What you'll be able to do
- Write a job description that's specific, inclusive, and free of coded language
- Build boolean and sourcing strings faster, then refine them by hand
- Summarize a resume or screen against the same criteria every time
- Draft candidate outreach that sounds human, not like a mass template
- Spot and remove biased language from JDs, notes, and outreach
Inside the path
A focused set of five-minute lessons — each one ends with a hands-on exercise, not a quiz you can guess.
Job descriptions that attract the right people 6 min
Turn a hiring manager's rough intake into a clear, inclusive JD with real must-haves.
Boolean and sourcing, faster 5 min
Use AI to draft and expand search strings, then tighten them with your own judgment.
Fair candidate summaries 5 min
Summarize resumes and screens against consistent criteria so comparisons stay honest.
Outreach in a human voice 5 min
Write personalized candidate messages that reference their real work — not a mail merge.
Reducing bias with AI 5 min
Prompt the model to flag coded or exclusionary language and keep a human in every decision.
Try a sample exercise
This is the kind of card you'd practice inside Iro — you do the thinking, then get feedback.
◆ Sample exercise · Prompt practice
You've just finished a phone screen and need to summarize the candidate for the hiring team. You want AI to write the summary, but you're worried about slipping in bias or making the model 'decide' whether the person is a fit.
Your task: Pick the prompt that gives you a fair, useful candidate summary.
- "Summarize this candidate and tell me if we should hire them."
- "Here are my screen notes: [paste]. Summarize this candidate against these five criteria only: [list the role's must-haves]. For each criterion, quote or paraphrase the evidence from my notes and mark it Met / Partial / Not covered. Do not infer anything I didn't write, do not comment on age, gender, school prestige, or 'culture fit,' and flag where I have too little information to judge."
- "Write a summary of this candidate and score them out of 10 on overall quality."
- "Read this resume and tell me if this person seems like a good culture fit."
See why the second prompt wins
The winning prompt keeps the human in charge and hiring fair. It sets clear role context and criteria (the five must-haves), demands evidence tied to your actual notes rather than invented inference, uses a consistent structured output (Met / Partial / Not covered) so every candidate is judged the same way, and explicitly bans biased signals like age, school prestige, and vague "culture fit." The losing options ask the model to decide, score, or judge fit — which bakes in bias and outsources a decision that must stay with a person. In Iro you'd write your own version and get feedback on whether it's genuinely fair or quietly biased.

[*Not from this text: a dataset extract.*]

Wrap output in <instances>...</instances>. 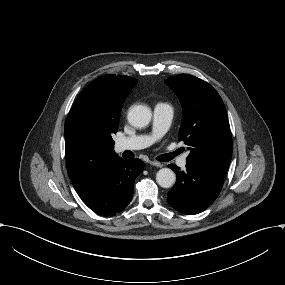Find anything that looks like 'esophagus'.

Where AI helps recruiters — and where it must not
AI is genuinely good at the writing-and-summarizing half of recruiting: drafting job descriptions, expanding boolean strings, condensing resumes, and turning screen notes into a readable summary. Used well, it can hand a recruiter back the hours that used to disappear into a blank page and a copy-paste search.

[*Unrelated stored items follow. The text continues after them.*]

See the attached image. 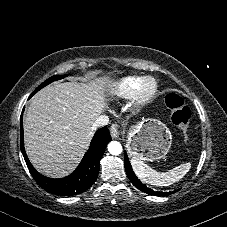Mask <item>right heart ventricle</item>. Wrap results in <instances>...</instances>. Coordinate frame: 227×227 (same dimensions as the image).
<instances>
[{
    "instance_id": "e07e8e85",
    "label": "right heart ventricle",
    "mask_w": 227,
    "mask_h": 227,
    "mask_svg": "<svg viewBox=\"0 0 227 227\" xmlns=\"http://www.w3.org/2000/svg\"><path fill=\"white\" fill-rule=\"evenodd\" d=\"M142 78L139 76H129L122 79L113 88V94L120 98L129 97L133 94Z\"/></svg>"
}]
</instances>
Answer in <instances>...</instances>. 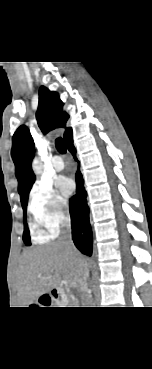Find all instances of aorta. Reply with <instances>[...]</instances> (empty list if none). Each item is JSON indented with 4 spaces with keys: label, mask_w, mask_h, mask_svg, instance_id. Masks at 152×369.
<instances>
[{
    "label": "aorta",
    "mask_w": 152,
    "mask_h": 369,
    "mask_svg": "<svg viewBox=\"0 0 152 369\" xmlns=\"http://www.w3.org/2000/svg\"><path fill=\"white\" fill-rule=\"evenodd\" d=\"M32 168L35 174L39 175L42 172V165L39 161L34 160L32 163Z\"/></svg>",
    "instance_id": "aorta-1"
}]
</instances>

What it must not do is make the hiring decision. The moment you ask a model to score a candidate, judge "culture fit," or rank people, you've handed a high-stakes, legally sensitive call to a system that pattern-matches on its training data — which is exactly where bias creeps in. The rule that keeps you safe: AI drafts and summarizes against criteria you set; a human decides.
The recruiter's AI toolkit, without the bias
- Job descriptions: turn a messy intake into a clear, inclusive JD — then ask the model to flag coded or exclusionary language like "rockstar" or "digital native."
- Sourcing: draft and expand boolean strings and search variations, then tighten them with your own knowledge of the market.
- Candidate summaries: summarize resumes and screens against the same fixed criteria every time, with evidence, so comparisons stay honest.
- Outreach: personalized messages that reference a candidate's real work, written in a human voice instead of a mail-merge template.
Give the model context and explicit fairness instructions, keep every summary tied to evidence, and verify before anything reaches a candidate or a hiring manager.